What to do:
Pull every line that holds the word "this" from the entries.

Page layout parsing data
..............................

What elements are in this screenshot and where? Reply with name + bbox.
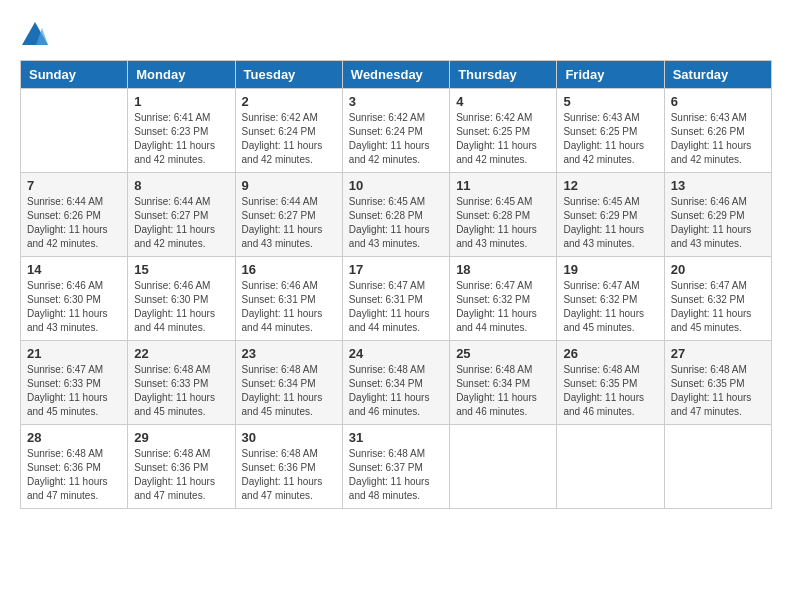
calendar-cell: 17Sunrise: 6:47 AM Sunset: 6:31 PM Dayli… — [342, 257, 449, 341]
cell-info: Sunrise: 6:48 AM Sunset: 6:34 PM Dayligh… — [349, 363, 443, 419]
day-number: 22 — [134, 346, 228, 361]
cell-info: Sunrise: 6:42 AM Sunset: 6:24 PM Dayligh… — [242, 111, 336, 167]
calendar-cell: 1Sunrise: 6:41 AM Sunset: 6:23 PM Daylig… — [128, 89, 235, 173]
calendar-cell: 7Sunrise: 6:44 AM Sunset: 6:26 PM Daylig… — [21, 173, 128, 257]
cell-info: Sunrise: 6:46 AM Sunset: 6:29 PM Dayligh… — [671, 195, 765, 251]
calendar-cell: 26Sunrise: 6:48 AM Sunset: 6:35 PM Dayli… — [557, 341, 664, 425]
day-number: 26 — [563, 346, 657, 361]
cell-info: Sunrise: 6:47 AM Sunset: 6:32 PM Dayligh… — [563, 279, 657, 335]
column-header-saturday: Saturday — [664, 61, 771, 89]
day-number: 11 — [456, 178, 550, 193]
cell-info: Sunrise: 6:45 AM Sunset: 6:28 PM Dayligh… — [456, 195, 550, 251]
day-number: 8 — [134, 178, 228, 193]
cell-info: Sunrise: 6:47 AM Sunset: 6:33 PM Dayligh… — [27, 363, 121, 419]
column-header-monday: Monday — [128, 61, 235, 89]
day-number: 6 — [671, 94, 765, 109]
day-number: 15 — [134, 262, 228, 277]
day-number: 5 — [563, 94, 657, 109]
cell-info: Sunrise: 6:45 AM Sunset: 6:29 PM Dayligh… — [563, 195, 657, 251]
calendar-cell: 2Sunrise: 6:42 AM Sunset: 6:24 PM Daylig… — [235, 89, 342, 173]
cell-info: Sunrise: 6:43 AM Sunset: 6:26 PM Dayligh… — [671, 111, 765, 167]
calendar-week-1: 1Sunrise: 6:41 AM Sunset: 6:23 PM Daylig… — [21, 89, 772, 173]
calendar-cell: 23Sunrise: 6:48 AM Sunset: 6:34 PM Dayli… — [235, 341, 342, 425]
cell-info: Sunrise: 6:44 AM Sunset: 6:27 PM Dayligh… — [134, 195, 228, 251]
cell-info: Sunrise: 6:45 AM Sunset: 6:28 PM Dayligh… — [349, 195, 443, 251]
calendar-cell: 19Sunrise: 6:47 AM Sunset: 6:32 PM Dayli… — [557, 257, 664, 341]
calendar-week-5: 28Sunrise: 6:48 AM Sunset: 6:36 PM Dayli… — [21, 425, 772, 509]
day-number: 21 — [27, 346, 121, 361]
day-number: 4 — [456, 94, 550, 109]
day-number: 25 — [456, 346, 550, 361]
calendar-cell: 30Sunrise: 6:48 AM Sunset: 6:36 PM Dayli… — [235, 425, 342, 509]
calendar-cell — [450, 425, 557, 509]
day-number: 17 — [349, 262, 443, 277]
calendar-cell: 3Sunrise: 6:42 AM Sunset: 6:24 PM Daylig… — [342, 89, 449, 173]
calendar-week-4: 21Sunrise: 6:47 AM Sunset: 6:33 PM Dayli… — [21, 341, 772, 425]
day-number: 27 — [671, 346, 765, 361]
day-number: 2 — [242, 94, 336, 109]
cell-info: Sunrise: 6:42 AM Sunset: 6:25 PM Dayligh… — [456, 111, 550, 167]
calendar-cell: 25Sunrise: 6:48 AM Sunset: 6:34 PM Dayli… — [450, 341, 557, 425]
cell-info: Sunrise: 6:47 AM Sunset: 6:32 PM Dayligh… — [671, 279, 765, 335]
calendar-week-2: 7Sunrise: 6:44 AM Sunset: 6:26 PM Daylig… — [21, 173, 772, 257]
page-header — [20, 20, 772, 50]
day-number: 31 — [349, 430, 443, 445]
day-number: 28 — [27, 430, 121, 445]
cell-info: Sunrise: 6:46 AM Sunset: 6:31 PM Dayligh… — [242, 279, 336, 335]
cell-info: Sunrise: 6:46 AM Sunset: 6:30 PM Dayligh… — [134, 279, 228, 335]
day-number: 19 — [563, 262, 657, 277]
calendar-cell — [21, 89, 128, 173]
calendar-cell: 21Sunrise: 6:47 AM Sunset: 6:33 PM Dayli… — [21, 341, 128, 425]
day-number: 30 — [242, 430, 336, 445]
day-number: 20 — [671, 262, 765, 277]
cell-info: Sunrise: 6:48 AM Sunset: 6:33 PM Dayligh… — [134, 363, 228, 419]
cell-info: Sunrise: 6:47 AM Sunset: 6:32 PM Dayligh… — [456, 279, 550, 335]
calendar-cell: 14Sunrise: 6:46 AM Sunset: 6:30 PM Dayli… — [21, 257, 128, 341]
cell-info: Sunrise: 6:43 AM Sunset: 6:25 PM Dayligh… — [563, 111, 657, 167]
calendar-cell: 13Sunrise: 6:46 AM Sunset: 6:29 PM Dayli… — [664, 173, 771, 257]
cell-info: Sunrise: 6:48 AM Sunset: 6:36 PM Dayligh… — [242, 447, 336, 503]
column-header-friday: Friday — [557, 61, 664, 89]
cell-info: Sunrise: 6:48 AM Sunset: 6:36 PM Dayligh… — [134, 447, 228, 503]
calendar-cell: 5Sunrise: 6:43 AM Sunset: 6:25 PM Daylig… — [557, 89, 664, 173]
calendar-cell: 28Sunrise: 6:48 AM Sunset: 6:36 PM Dayli… — [21, 425, 128, 509]
cell-info: Sunrise: 6:44 AM Sunset: 6:27 PM Dayligh… — [242, 195, 336, 251]
day-number: 9 — [242, 178, 336, 193]
calendar-cell: 11Sunrise: 6:45 AM Sunset: 6:28 PM Dayli… — [450, 173, 557, 257]
calendar-cell — [664, 425, 771, 509]
calendar-cell: 29Sunrise: 6:48 AM Sunset: 6:36 PM Dayli… — [128, 425, 235, 509]
day-number: 10 — [349, 178, 443, 193]
calendar-cell: 24Sunrise: 6:48 AM Sunset: 6:34 PM Dayli… — [342, 341, 449, 425]
cell-info: Sunrise: 6:48 AM Sunset: 6:35 PM Dayligh… — [671, 363, 765, 419]
calendar-cell: 15Sunrise: 6:46 AM Sunset: 6:30 PM Dayli… — [128, 257, 235, 341]
calendar-header: SundayMondayTuesdayWednesdayThursdayFrid… — [21, 61, 772, 89]
day-number: 12 — [563, 178, 657, 193]
column-header-sunday: Sunday — [21, 61, 128, 89]
calendar-cell: 16Sunrise: 6:46 AM Sunset: 6:31 PM Dayli… — [235, 257, 342, 341]
day-number: 14 — [27, 262, 121, 277]
calendar-cell: 27Sunrise: 6:48 AM Sunset: 6:35 PM Dayli… — [664, 341, 771, 425]
day-number: 1 — [134, 94, 228, 109]
calendar-cell: 6Sunrise: 6:43 AM Sunset: 6:26 PM Daylig… — [664, 89, 771, 173]
calendar-week-3: 14Sunrise: 6:46 AM Sunset: 6:30 PM Dayli… — [21, 257, 772, 341]
calendar-cell — [557, 425, 664, 509]
calendar-cell: 31Sunrise: 6:48 AM Sunset: 6:37 PM Dayli… — [342, 425, 449, 509]
calendar-cell: 18Sunrise: 6:47 AM Sunset: 6:32 PM Dayli… — [450, 257, 557, 341]
day-number: 18 — [456, 262, 550, 277]
logo — [20, 20, 54, 50]
calendar-cell: 4Sunrise: 6:42 AM Sunset: 6:25 PM Daylig… — [450, 89, 557, 173]
day-number: 16 — [242, 262, 336, 277]
column-header-thursday: Thursday — [450, 61, 557, 89]
cell-info: Sunrise: 6:44 AM Sunset: 6:26 PM Dayligh… — [27, 195, 121, 251]
calendar-table: SundayMondayTuesdayWednesdayThursdayFrid… — [20, 60, 772, 509]
cell-info: Sunrise: 6:47 AM Sunset: 6:31 PM Dayligh… — [349, 279, 443, 335]
cell-info: Sunrise: 6:48 AM Sunset: 6:34 PM Dayligh… — [456, 363, 550, 419]
day-number: 13 — [671, 178, 765, 193]
cell-info: Sunrise: 6:48 AM Sunset: 6:35 PM Dayligh… — [563, 363, 657, 419]
day-number: 23 — [242, 346, 336, 361]
column-header-tuesday: Tuesday — [235, 61, 342, 89]
calendar-body: 1Sunrise: 6:41 AM Sunset: 6:23 PM Daylig… — [21, 89, 772, 509]
calendar-cell: 20Sunrise: 6:47 AM Sunset: 6:32 PM Dayli… — [664, 257, 771, 341]
calendar-cell: 8Sunrise: 6:44 AM Sunset: 6:27 PM Daylig… — [128, 173, 235, 257]
day-number: 7 — [27, 178, 121, 193]
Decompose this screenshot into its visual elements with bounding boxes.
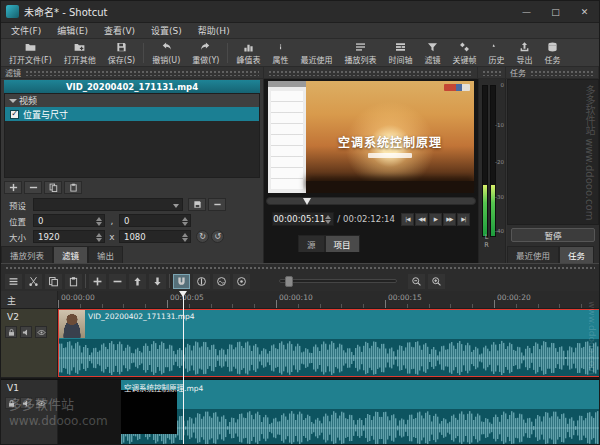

..............................

Response box:
What elements are in this screenshot and where? Reply with name + bbox.
Decompose this screenshot into its visual elements with bounding boxes.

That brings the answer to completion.